Corrupted gelf messages with TCP sender #96

koeff · 2016-10-05T14:55:09Z

On high loads some log messages are corrupted or lost. Writed reproducable test.

Environment: java version "1.8.0_102"; logstash-gelf-1.10.0; logback 1.1.7; graylog.

I'm using logback with logstash-gelf-1.10.0 appender, configured using tcp protocol.
Problem is still reproducable on logstash-gelf-1.11.0-SNAPSHOT.

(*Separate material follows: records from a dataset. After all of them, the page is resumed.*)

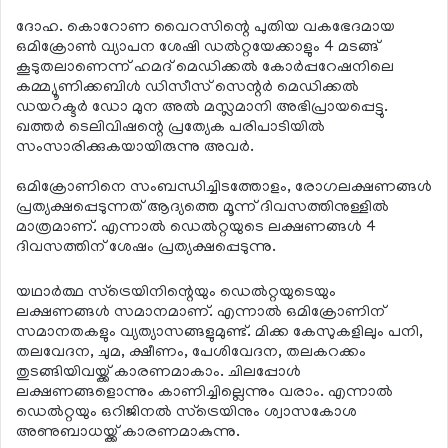
ദോഹ. കൊറോണ വൈറസിന്റെ പുതിയ വകഭേദമായ
ഒമിക്രോണ്‍ വ്യാപന ശേഷി ഡല്‍റ്റയേക്കാളും 4 മടങ്ങ്
കൂടുതലാണെന്ന് ഹമദ് മെഡിക്കല്‍ കോര്‍പ്പറേഷനിലെ
കമ്മ്യൂണിക്കബിള്‍ ഡിസീസ് സെന്റര്‍ മെഡിക്കല്‍
ഡയറക്ടര്‍ ഡോ മുന അല്‍ മസ്ലമാനി അഭിപ്രായപ്പെട്ടു.
ഖത്തര്‍ ടെലിവിഷന്റെ പ്രത്യേക പരിപാടിയില്‍
സംസാരിക്കുകയായിരുന്നു അവര്‍.
ഒമിക്രോണിനെ സംബന്ധിച്ചിടത്തോളം, രോഗലക്ഷണങ്ങള്‍
പ്രത്യക്ഷപ്പെടുന്നത് ആദ്യത്തെ മൂന്ന് ദിവസത്തിനുള്ളില്‍
മാത്രമാണ്. എന്നാല്‍ ഡെല്‍റ്റയുടെ ലക്ഷണങ്ങള്‍ 4
ദിവസത്തിന് ശേഷം പ്രത്യക്ഷപ്പെടുന്നു.
യഥാര്‍ത്ഥ സ്ട്രെയിനിന്റെയും ഡെല്‍റ്റയുടെയും
ലക്ഷണങ്ങള്‍ സമാനമാണ്. എന്നാല്‍ ഒമിക്രോണിന്
സമാനതകളും വ്യത്യാസങ്ങളുമുണ്ട്. മിക്ക കേസുകളിലും പനി,
തലവേദന, ചുമ, ക്ഷീണം, പേശിവേദന, തലകറക്കം
തുടങ്ങിയിവയ്ക്ക് കാരണമാകാം. ചിലപ്പോള്‍
ലക്ഷണങ്ങളൊന്നും കാണിച്ചില്ലെന്നും വരാം. എന്നാല്‍
ഡെല്‍റ്റയും ഒറിജിനല്‍ സ്‌ട്രെയിനും ശ്വാസകോശ
അണുബാധയ്ക്ക് കാരണമാകുന്നു.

Logback.xml appender config:

<appender name="GELF" class="biz.paluch.logging.gelf.logback.GelfLogbackAppender">
    <host>tcp:${graylogHost}</host>
    <port>12201</port>
    <version>1.1</version>
    <facility>${appName}</facility>

    <extractStackTrace>true</extractStackTrace>
    <filterStackTrace>true</filterStackTrace>

    <timestampPattern>yyyy-MM-dd_HH:mm:ss.SSS</timestampPattern>
    <maximumMessageSize>8192</maximumMessageSize>
</appender>

GelfTcpSender flushing gelf message buffer maven source plugin

mp911de · 2016-10-05T15:15:18Z

pom.xml

@@ -208,6 +208,19 @@
                </executions>
            </plugin>

+            <plugin>


Any particular reason for this change? maven-source-plugin is pulled in through the parent pom and executed on release builds.

No, there is no reason to this change. May be ignored.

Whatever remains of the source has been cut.